## [Work request]
Where does the word "filed" appear in the data? Copy every line that holds it.

## [Given records]
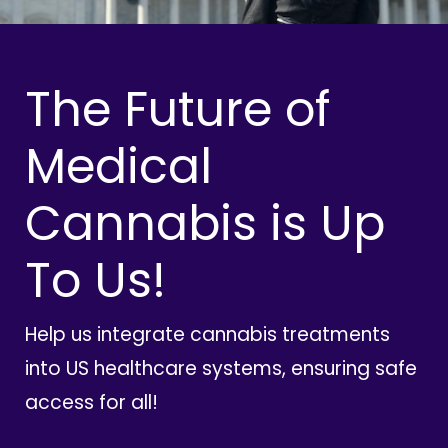
The Future of
Medical
Cannabis is Up
To Us!
Help us integrate cannabis treatments
into US healthcare systems, ensuring safe
access for all!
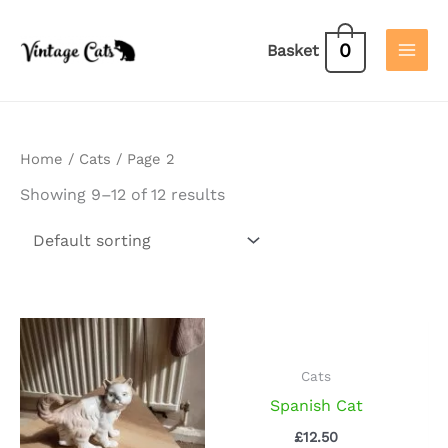
Skip
to
0
Basket
content
Home
/
Cats
/ Page 2
Showing 9–12 of 12 results
Cats
Spanish Cat
£
12.50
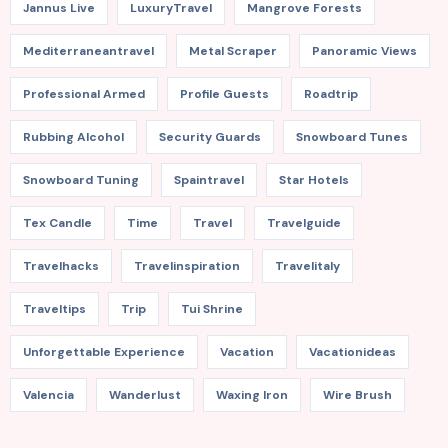
Jannus Live
LuxuryTravel
Mangrove Forests
Mediterraneantravel
Metal Scraper
Panoramic Views
Professional Armed
Profile Guests
Roadtrip
Rubbing Alcohol
Security Guards
Snowboard Tunes
Snowboard Tuning
Spaintravel
Star Hotels
Tex Candle
Time
Travel
Travelguide
Travelhacks
Travelinspiration
Travelitaly
Traveltips
Trip
Tui Shrine
Unforgettable Experience
Vacation
Vacationideas
Valencia
Wanderlust
Waxing Iron
Wire Brush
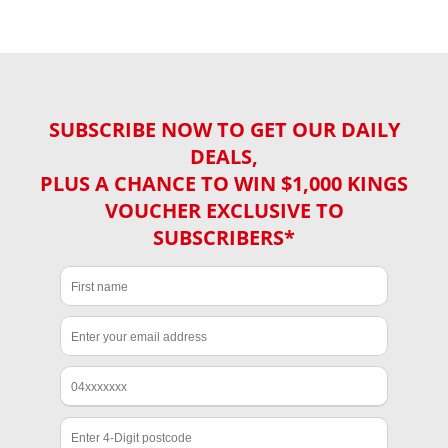
SUBSCRIBE NOW TO GET OUR DAILY
DEALS,
PLUS A CHANCE TO WIN $1,000 KINGS
VOUCHER EXCLUSIVE TO
SUBSCRIBERS*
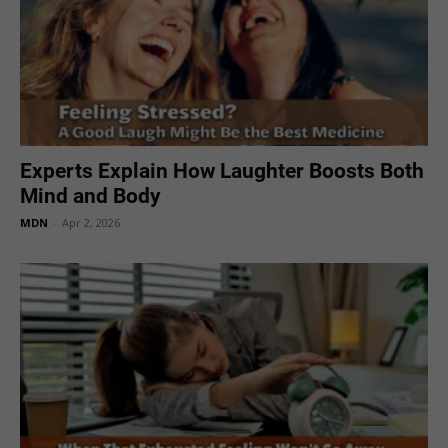
Experts Explain How Laughter Boosts Both
Mind and Body
MDN
-
Apr 2, 2026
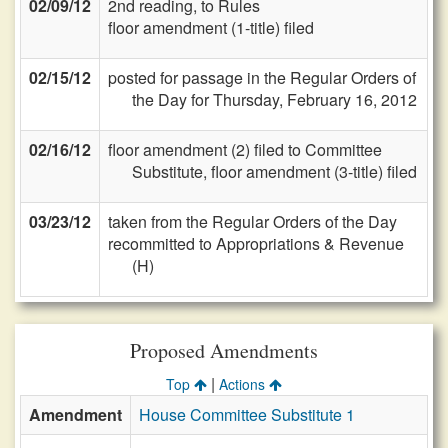
02/09/12
2nd reading, to Rules
floor amendment (1-title) filed
02/15/12
posted for passage in the Regular Orders of
the Day for Thursday, February 16, 2012
02/16/12
floor amendment (2) filed to Committee
Substitute, floor amendment (3-title) filed
03/23/12
taken from the Regular Orders of the Day
recommitted to Appropriations & Revenue
(H)
Proposed Amendments
|
Top
Actions
Amendment
House Committee Substitute 1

## [Exercise output]
floor amendment (1-title) filed
floor amendment (2) filed to Committee
Substitute, floor amendment (3-title) filed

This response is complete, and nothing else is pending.